Financial assistance for college education is being cut short in Illinois after the state announced they will be reclaiming 2 million previously promised dollars.
Nearly 10,000 students who filed for the Monetary Award Program or MAP after the March deadline will have their assistance reduced by 10 percent.
Colleges like Illinois Central College felt the impact. They are losing $23,000 in MAP funding for more than 200 students.
"The average reduction we are seeing is about $85," said Beth McLain, ICC Director of Student Financial Services. "Our average MAP disbursement for a student per semester typically is $600."
One ICC spring graduate in nursing, Angela Larson, says she is graduating Saturday thanks to programs like MAP.
"It definitely comes into play for a lot of incidentals that come up," Larson said. "A lot of times, financial aid doesn't cover everything that is required for classes, and you still have to live. Not everyone can work full time and still go to school."

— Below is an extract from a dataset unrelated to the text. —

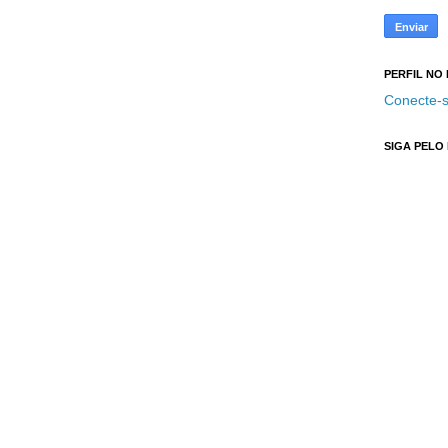
PERFIL NO
Conecte-s
SIGA PELO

Students at private institutions like Bradley University won't have to worry too much about the mistaken over-share by the state. University officials say they will lose $9,000, but they will absorb the amount with no effect to students.

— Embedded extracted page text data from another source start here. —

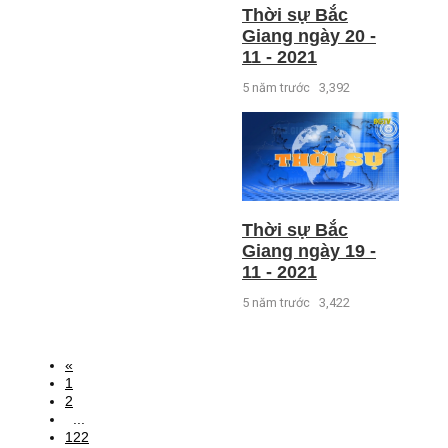
Thời sự Bắc
Giang ngày 20 -
11 - 2021
5 năm trước
3,392
Thời sự Bắc
Giang ngày 19 -
11 - 2021
5 năm trước
3,422
«
1
2
...
122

"Considering what they are dealing with at the state capital, almost anything can happen," Bradley Enrollment Management Vice President Paul Schroeder said. "This is something that we could have expected."
Illinois State University is another school which will be absorbing the costs for affected students. Their loss is $50,000, which would have affected 142 students with a $330 dollar decrease in assistance for each.
Larson says, although, MAP may only be as much as a few hundred dollars a year, it adds up in a big way.
"I would have been on a much more extended program," Angela Larson said. "I probably wouldn't be graduating this year. I would have had to take time off and figure something else out."